A new report recommends major changes in how Ireland manages its fiscal, budgetary and taxation policy.
The report was compiled by the Oireachtas Joint Committee on Finance and the Public Service.
It recommends that from Budget 2011, a new budgetary process must be introduced.
It says the Government should introduce multi-year budgets, as they are a better option for allowing departments and the capital programme to be more efficient.
However, it adds that over-runs in one year must be balanced by under-runs in subsequent years.
Today's report states that the current economic models are 'inadequate' and it would like to see an immediate independent review of the economic modelling used.

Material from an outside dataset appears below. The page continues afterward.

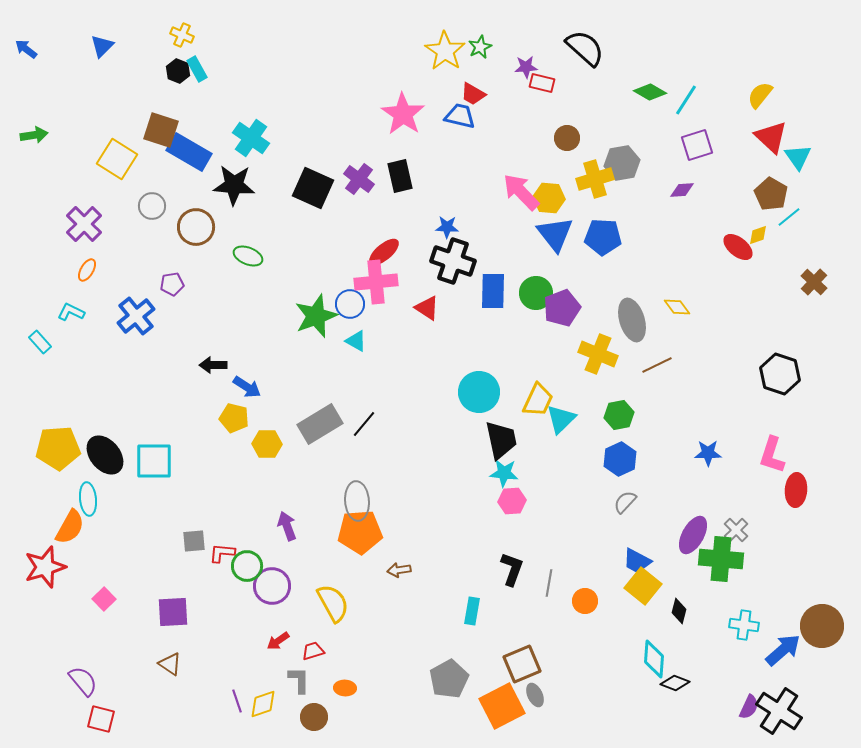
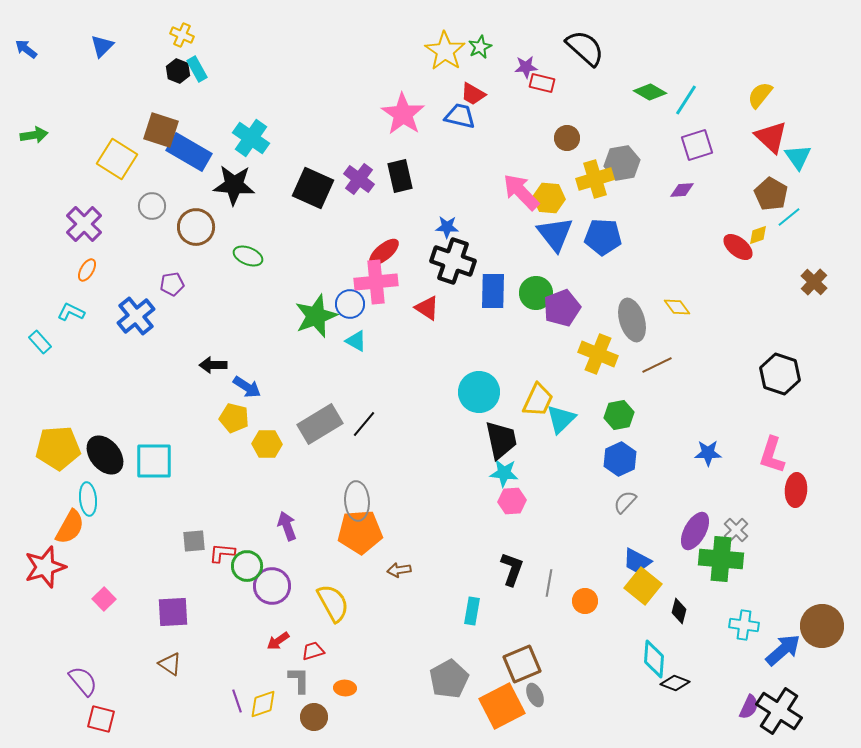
purple ellipse at (693, 535): moved 2 px right, 4 px up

Among the recommendations are a new reserve fund, or ‘rainy day account', and clauses on downward flexibility in wages for periods of deflation.
Precise, accurate and timely communication between the Central Bank, the Financial Regulator and the Department of Finance was also cited as essential.
Committee Chairman Michael Ahern said 'this report will not solve the economic crisis, what it does is chart a path so that we run fiscal policy in a new way when Ireland recovers and is on the path to sustainability.'
Bond yields
Elsewhere, the Minister for Finance has said the main reason why Irish bonds yields are rising is because of uncertainty surrounding European Union plans for future debt.
However, Brian Lenihan also said it appeared that the markets did not fully believe the bank recapitalisation figures published at the end of September.
The interest rate demanded by investors to lend money to Ireland for ten years was 9.26% this evening.